»»

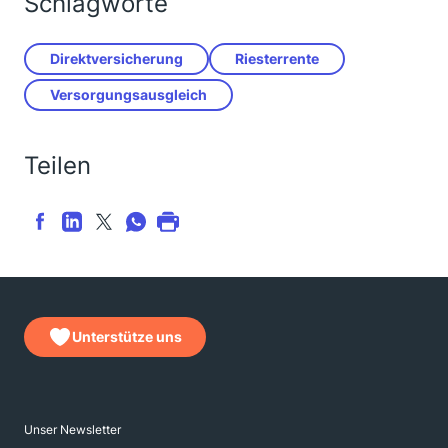
Schlagworte
Direktversicherung
Riesterrente
Versorgungsausgleich
Teilen
Unterstütze uns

««

• Your assignment: In the records above, find the line containing "Direktversicherung"; please retype it and every line after it through the last line, exactly and with nothing else.

• Response to this exercise:
Direktversicherung
Riesterrente
Versorgungsausgleich
Teilen
Unterstütze uns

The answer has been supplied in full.